• _Records supplied_

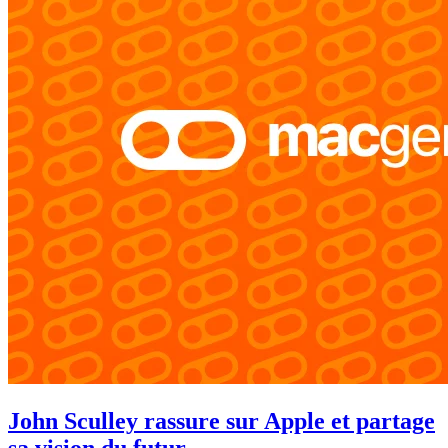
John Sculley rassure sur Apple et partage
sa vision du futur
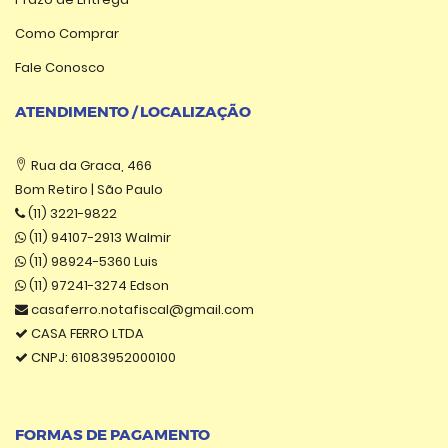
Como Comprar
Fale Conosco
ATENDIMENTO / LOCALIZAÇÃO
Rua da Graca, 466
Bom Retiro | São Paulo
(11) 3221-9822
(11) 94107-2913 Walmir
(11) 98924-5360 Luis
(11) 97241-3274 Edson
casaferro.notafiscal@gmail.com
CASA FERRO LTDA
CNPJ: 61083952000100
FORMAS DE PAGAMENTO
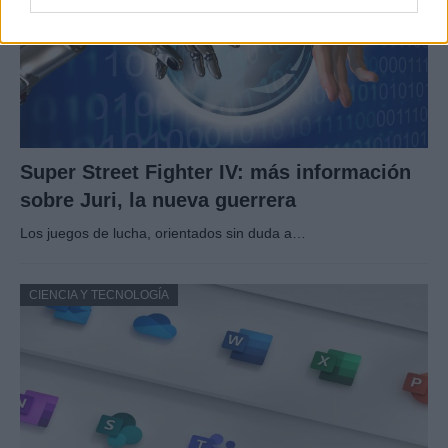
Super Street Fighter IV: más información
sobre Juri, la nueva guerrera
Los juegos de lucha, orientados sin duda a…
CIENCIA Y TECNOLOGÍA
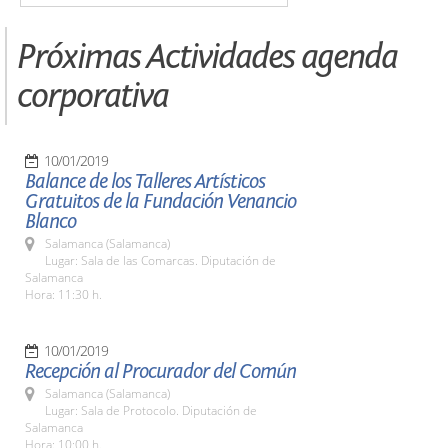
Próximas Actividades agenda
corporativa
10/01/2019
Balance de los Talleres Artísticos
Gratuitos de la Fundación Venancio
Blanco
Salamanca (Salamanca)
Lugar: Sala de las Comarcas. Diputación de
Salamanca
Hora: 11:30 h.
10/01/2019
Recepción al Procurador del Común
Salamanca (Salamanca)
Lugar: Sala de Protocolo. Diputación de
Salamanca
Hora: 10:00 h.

• _Task details_
Pick each line holding the word "Diputación" out of the listing.

• _Response to the exercise_
Lugar: Sala de las Comarcas. Diputación de
Lugar: Sala de Protocolo. Diputación de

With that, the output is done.